Lloyd Blankfein, CEO of Goldman Sachs, notes that swaps dealers have offered these exotic instruments as a result "of client demand for individually tailored solutions."

Blankfein, in a recent speech, contended that the non-standardized derivatives performed well in the market meltdown.

"They increased the ability of market participants to diversify their credit exposure in companies-some that were financially strained or ultimately went bankrupt-by swapping default risk with others. In that vein, these instruments represent an important economic and social purpose," Blankfein said.

Interestingly, Blankfein favors central clearing for standard derivatives, arguing that a clearinghouse would reduce bilateral risk and increase transparency. Nevertheless, Blankfein, in his recent speech, said the trick of formulating any new rules that will work effectively is to strike the right balance between innovation and regulatory reform.

"The debate gets harder when defining what should be traded on and off an exchange," the Goldman Sachs executive said (see sidebar, "A Reform Too Far").

Non-standard OTC derivatives should have greater capital requirements, Blankfein said. But regulatory trading and clearing reforms should not kill the good aspects of this business.

But will Congress, in the final version of HR 3795, direct regulators to take action that will hurt dealers designing these unique products? An industry analyst is doubtful.

"I don't think so," predicts Mayiz Habbal, a securities industry analyst with Celent. Habbal said swaps dealers often have done a better job than exchanges.
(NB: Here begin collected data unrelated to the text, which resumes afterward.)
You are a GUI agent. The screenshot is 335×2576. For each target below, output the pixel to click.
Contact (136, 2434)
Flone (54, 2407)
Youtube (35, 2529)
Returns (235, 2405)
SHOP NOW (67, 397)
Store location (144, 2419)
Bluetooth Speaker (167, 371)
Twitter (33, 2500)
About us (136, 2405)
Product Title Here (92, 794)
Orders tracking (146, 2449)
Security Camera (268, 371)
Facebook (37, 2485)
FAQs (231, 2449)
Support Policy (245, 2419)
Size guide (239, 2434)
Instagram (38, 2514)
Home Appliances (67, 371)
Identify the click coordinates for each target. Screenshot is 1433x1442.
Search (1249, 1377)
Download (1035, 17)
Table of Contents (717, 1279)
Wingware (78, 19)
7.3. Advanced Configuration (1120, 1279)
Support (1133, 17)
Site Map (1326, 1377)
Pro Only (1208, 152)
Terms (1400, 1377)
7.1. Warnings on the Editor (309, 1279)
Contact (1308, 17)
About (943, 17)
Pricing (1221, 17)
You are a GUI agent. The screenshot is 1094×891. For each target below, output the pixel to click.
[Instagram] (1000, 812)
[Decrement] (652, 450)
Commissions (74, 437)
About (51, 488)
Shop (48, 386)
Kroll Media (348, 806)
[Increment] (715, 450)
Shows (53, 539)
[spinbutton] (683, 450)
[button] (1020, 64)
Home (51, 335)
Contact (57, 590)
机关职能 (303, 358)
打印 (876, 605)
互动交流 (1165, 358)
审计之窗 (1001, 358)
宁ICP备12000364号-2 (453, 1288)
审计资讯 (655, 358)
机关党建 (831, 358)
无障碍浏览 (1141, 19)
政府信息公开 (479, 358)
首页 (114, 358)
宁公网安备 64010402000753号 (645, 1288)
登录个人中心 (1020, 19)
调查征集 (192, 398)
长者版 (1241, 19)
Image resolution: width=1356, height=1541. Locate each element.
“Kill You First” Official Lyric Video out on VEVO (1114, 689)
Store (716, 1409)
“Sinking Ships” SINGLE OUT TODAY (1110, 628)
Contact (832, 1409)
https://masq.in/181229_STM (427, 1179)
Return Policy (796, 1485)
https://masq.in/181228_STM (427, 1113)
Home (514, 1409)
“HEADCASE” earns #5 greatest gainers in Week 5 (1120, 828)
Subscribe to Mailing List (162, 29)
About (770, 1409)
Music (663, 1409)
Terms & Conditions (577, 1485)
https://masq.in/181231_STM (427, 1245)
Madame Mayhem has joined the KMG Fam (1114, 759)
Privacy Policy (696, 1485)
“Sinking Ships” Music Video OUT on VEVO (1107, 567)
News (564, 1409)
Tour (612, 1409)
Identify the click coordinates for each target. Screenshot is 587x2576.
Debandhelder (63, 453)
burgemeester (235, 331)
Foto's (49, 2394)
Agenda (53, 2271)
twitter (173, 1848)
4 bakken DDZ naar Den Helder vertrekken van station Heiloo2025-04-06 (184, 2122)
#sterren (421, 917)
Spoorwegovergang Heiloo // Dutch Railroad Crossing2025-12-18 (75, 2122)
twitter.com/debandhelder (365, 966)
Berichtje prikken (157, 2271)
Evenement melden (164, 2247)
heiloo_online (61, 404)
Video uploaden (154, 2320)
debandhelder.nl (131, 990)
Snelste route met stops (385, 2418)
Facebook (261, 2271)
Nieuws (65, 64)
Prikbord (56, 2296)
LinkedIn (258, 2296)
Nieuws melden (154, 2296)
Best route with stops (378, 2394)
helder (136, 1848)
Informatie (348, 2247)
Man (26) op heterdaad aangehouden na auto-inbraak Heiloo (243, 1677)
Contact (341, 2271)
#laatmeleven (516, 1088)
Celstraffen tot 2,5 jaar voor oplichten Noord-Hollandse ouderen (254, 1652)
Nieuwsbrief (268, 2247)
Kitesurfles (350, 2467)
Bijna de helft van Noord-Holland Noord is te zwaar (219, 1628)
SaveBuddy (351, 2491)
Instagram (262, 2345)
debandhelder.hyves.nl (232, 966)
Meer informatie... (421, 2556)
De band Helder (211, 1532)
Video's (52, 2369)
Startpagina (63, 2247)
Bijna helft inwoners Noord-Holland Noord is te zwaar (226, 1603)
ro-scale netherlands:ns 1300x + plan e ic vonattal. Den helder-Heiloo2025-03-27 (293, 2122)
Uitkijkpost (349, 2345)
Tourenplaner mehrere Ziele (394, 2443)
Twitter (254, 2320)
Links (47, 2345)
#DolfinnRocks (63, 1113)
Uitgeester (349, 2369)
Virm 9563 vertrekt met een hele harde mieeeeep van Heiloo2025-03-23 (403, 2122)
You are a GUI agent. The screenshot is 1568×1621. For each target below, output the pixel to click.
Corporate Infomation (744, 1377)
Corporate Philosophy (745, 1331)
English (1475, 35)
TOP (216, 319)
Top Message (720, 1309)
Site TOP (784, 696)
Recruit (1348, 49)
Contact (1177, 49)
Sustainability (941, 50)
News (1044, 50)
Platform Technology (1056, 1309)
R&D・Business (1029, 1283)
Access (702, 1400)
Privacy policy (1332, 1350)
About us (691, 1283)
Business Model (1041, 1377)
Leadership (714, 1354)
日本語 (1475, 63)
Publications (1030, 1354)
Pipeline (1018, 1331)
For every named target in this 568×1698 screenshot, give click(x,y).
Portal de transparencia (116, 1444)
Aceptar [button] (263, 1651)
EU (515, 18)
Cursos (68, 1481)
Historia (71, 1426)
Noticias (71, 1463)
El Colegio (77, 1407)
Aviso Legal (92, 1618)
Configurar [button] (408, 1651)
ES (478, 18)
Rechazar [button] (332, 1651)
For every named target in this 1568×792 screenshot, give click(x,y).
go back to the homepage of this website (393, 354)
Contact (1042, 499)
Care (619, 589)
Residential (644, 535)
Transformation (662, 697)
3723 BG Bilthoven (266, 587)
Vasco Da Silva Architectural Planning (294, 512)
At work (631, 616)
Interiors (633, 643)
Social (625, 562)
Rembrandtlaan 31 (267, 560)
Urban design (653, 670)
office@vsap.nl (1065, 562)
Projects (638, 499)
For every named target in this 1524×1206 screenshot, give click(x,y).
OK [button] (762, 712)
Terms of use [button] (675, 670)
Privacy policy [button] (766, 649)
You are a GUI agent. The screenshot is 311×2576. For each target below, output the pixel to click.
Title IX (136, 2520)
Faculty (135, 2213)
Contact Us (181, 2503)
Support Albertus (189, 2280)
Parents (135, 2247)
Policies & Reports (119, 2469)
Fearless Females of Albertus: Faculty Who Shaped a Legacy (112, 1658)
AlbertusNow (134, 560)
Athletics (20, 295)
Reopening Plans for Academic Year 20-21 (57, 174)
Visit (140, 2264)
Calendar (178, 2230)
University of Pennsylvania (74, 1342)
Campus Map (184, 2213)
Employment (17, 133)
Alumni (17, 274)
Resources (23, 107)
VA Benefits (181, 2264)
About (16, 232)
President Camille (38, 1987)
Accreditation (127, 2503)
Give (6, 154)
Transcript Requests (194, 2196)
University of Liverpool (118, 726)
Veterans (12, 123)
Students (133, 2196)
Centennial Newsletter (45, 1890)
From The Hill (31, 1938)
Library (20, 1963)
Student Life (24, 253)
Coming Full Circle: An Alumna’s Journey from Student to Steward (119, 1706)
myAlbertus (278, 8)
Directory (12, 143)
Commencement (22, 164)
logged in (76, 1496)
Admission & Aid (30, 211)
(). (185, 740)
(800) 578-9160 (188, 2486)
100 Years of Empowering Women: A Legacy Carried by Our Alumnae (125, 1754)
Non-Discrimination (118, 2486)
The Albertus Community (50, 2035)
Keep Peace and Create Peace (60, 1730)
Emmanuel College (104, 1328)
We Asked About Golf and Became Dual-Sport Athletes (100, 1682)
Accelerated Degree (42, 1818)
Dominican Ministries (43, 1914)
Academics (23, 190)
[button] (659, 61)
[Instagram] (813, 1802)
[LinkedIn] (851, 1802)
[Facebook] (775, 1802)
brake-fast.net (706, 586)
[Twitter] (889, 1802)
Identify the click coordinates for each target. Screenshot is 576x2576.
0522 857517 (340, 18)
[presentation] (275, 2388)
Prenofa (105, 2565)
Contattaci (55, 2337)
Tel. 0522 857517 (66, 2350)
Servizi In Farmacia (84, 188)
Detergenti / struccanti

"The OTC market," says the Bank of America report, "has been historically the most obvious source of innovation in financial markets. Exchanges have overall been relatively unsuccessful in leading product innovation, while the OTC market has seen contracts like interest rate swaps and CDS take off in pretty spectacular fashion."

Still, HR 3795, depending on how it is applied should it pass, could result in major changes in the OTC derivatives business. Exchanges and clearinghouses could win. Dealers could lose.

"They're really hurting the dealers," an official for a big dealer, who didn't want to be quoted by name. "This will make it more expensive to do this kind of business. It will make people think twice about standardized and customized derivative contracts."

It could be a legal nightmare, Pirrong says. He asserts that these new rules will constitute a new jobs program for lawyers. Lawyers, he says, will come to dominate the derivatives trading and clearing business. "And that will certainly drive up costs for everyone," he said.

Celent's Habbal doesn't believe the customized OTC derivatives will be required to go through clearing. He thinks that the actual effect of new OTC derivatives rules will be diluted. His reasons?

People are less panicky than they were in 2008 and are less likely to demand radical changes, he said. The regulators who will write the rules "have a better understanding of the business than Congress."

And regulators, he added, understand that the dealer-to-dealer system works. "There's no way," Habbal said," they're going to hurt that system."